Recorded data
━━━
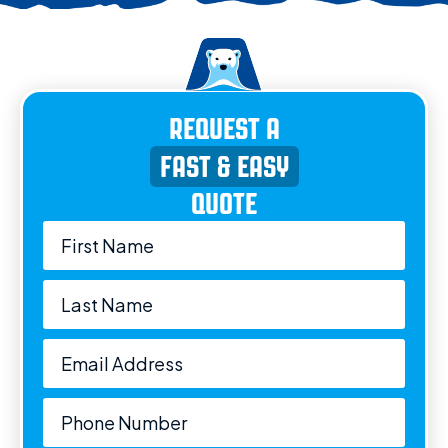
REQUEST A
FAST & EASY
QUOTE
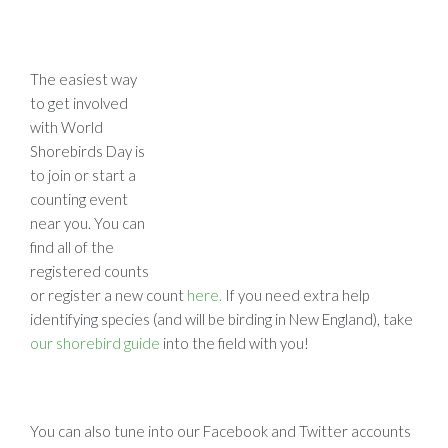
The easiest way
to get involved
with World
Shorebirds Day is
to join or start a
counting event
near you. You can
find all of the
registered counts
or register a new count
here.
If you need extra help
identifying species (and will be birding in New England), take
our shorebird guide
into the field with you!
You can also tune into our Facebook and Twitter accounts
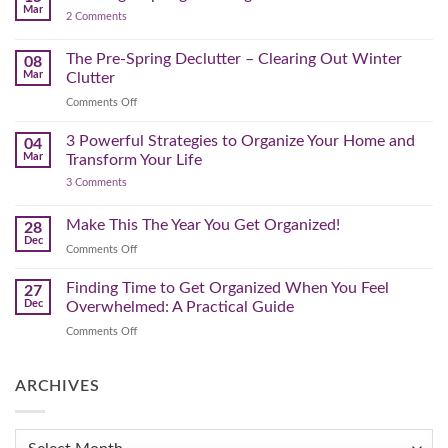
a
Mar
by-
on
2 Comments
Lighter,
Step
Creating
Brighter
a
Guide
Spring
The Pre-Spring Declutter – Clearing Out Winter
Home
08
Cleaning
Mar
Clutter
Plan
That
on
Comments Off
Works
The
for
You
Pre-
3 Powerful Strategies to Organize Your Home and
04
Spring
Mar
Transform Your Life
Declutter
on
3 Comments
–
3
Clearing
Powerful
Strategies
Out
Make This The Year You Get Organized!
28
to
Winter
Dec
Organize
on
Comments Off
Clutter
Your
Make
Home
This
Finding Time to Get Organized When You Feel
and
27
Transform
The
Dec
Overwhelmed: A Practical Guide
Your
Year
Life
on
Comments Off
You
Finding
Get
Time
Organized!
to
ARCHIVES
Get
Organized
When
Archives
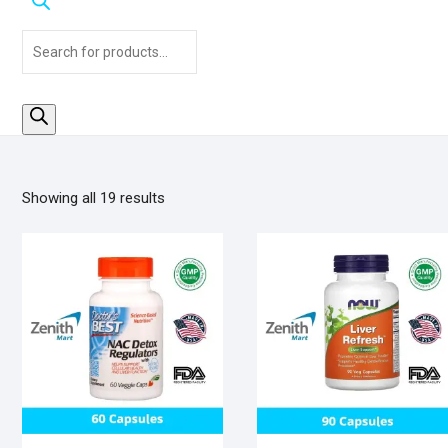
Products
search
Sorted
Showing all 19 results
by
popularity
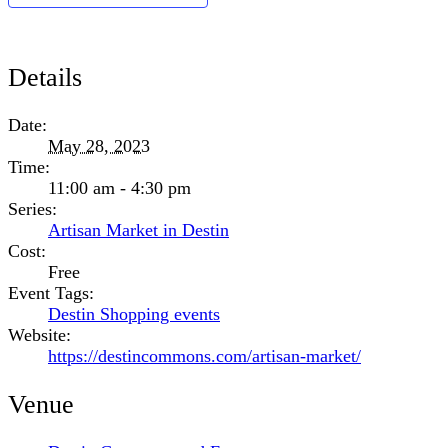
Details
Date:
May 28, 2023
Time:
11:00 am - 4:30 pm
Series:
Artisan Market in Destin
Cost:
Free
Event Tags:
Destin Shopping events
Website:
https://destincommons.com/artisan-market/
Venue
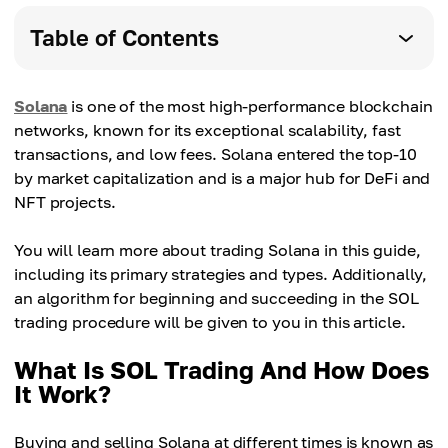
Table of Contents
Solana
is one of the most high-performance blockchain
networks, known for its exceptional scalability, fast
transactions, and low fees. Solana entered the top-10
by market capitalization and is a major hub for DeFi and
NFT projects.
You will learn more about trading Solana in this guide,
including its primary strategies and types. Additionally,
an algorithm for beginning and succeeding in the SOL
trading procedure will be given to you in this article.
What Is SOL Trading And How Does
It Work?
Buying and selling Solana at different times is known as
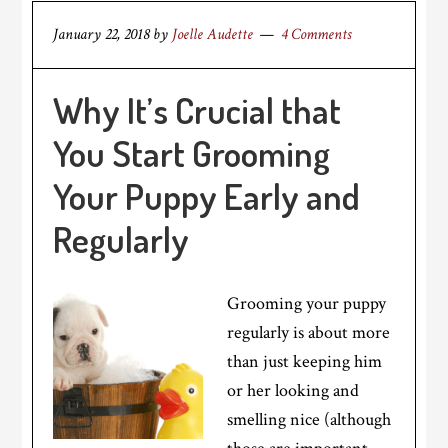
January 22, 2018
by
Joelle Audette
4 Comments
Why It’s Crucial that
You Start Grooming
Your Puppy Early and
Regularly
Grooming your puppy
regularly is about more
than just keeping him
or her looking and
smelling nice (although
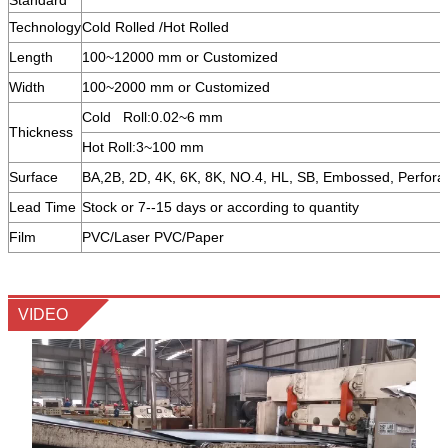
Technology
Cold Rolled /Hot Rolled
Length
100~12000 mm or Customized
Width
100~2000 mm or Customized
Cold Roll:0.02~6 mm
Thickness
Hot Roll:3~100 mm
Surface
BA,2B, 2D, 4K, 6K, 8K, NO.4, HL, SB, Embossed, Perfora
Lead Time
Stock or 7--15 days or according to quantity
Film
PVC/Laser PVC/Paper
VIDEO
━━━
Restate the records word for word and drop the images.

REQUEST A
FAST & EASY
QUOTE
The easiest way
to get involved
with World
Shorebirds Day is
to join or start a
counting event
near you. You can
find all of the
registered counts
or register a new count
here.
If you need extra help
identifying species (and will be birding in New England), take
our shorebird guide
into the field with you!
You can also tune into our Facebook and Twitter accounts
a
Mar
by-
on
2 Comments
Lighter,
Step
Creating
Brighter
a
Guide
Spring
The Pre-Spring Declutter – Clearing Out Winter
Home
08
Cleaning
Mar
Clutter
Plan
That
on
Comments Off
Works
The
for
You
Pre-
3 Powerful Strategies to Organize Your Home and
04
Spring
Mar
Transform Your Life
Declutter
on
3 Comments
–
3
Clearing
Powerful
Strategies
Out
Make This The Year You Get Organized!
28
to
Winter
Dec
Organize
on
Comments Off
Clutter
Your
Make
Home
This
Finding Time to Get Organized When You Feel
and
27
Transform
The
Dec
Overwhelmed: A Practical Guide
Your
Year
Life
on
Comments Off
You
Finding
Get
Time
Organized!
to
ARCHIVES
Get
Organized
When
Archives
Products
search
Sorted
Showing all 19 results
by
popularity
Details
Date:
May 28, 2023
Time:
11:00 am - 4:30 pm
Series:
Artisan Market in Destin
Cost:
Free
Event Tags:
Destin Shopping events
Website:
https://destincommons.com/artisan-market/
Venue
Table of Contents
Solana
is one of the most high-performance blockchain
networks, known for its exceptional scalability, fast
transactions, and low fees. Solana entered the top-10
by market capitalization and is a major hub for DeFi and
NFT projects.
You will learn more about trading Solana in this guide,
including its primary strategies and types. Additionally,
an algorithm for beginning and succeeding in the SOL
trading procedure will be given to you in this article.
What Is SOL Trading And How Does
It Work?
Buying and selling Solana at different times is known as
January 22, 2018
by
Joelle Audette
4 Comments
Why It’s Crucial that
You Start Grooming
Your Puppy Early and
Regularly
Grooming your puppy
regularly is about more
than just keeping him
or her looking and
smelling nice (although
Technology
Cold Rolled /Hot Rolled
Length
100~12000 mm or Customized
Width
100~2000 mm or Customized
Cold Roll:0.02~6 mm
Thickness
Hot Roll:3~100 mm
Surface
BA,2B, 2D, 4K, 6K, 8K, NO.4, HL, SB, Embossed, Perfora
Lead Time
Stock or 7--15 days or according to quantity
Film
PVC/Laser PVC/Paper
VIDEO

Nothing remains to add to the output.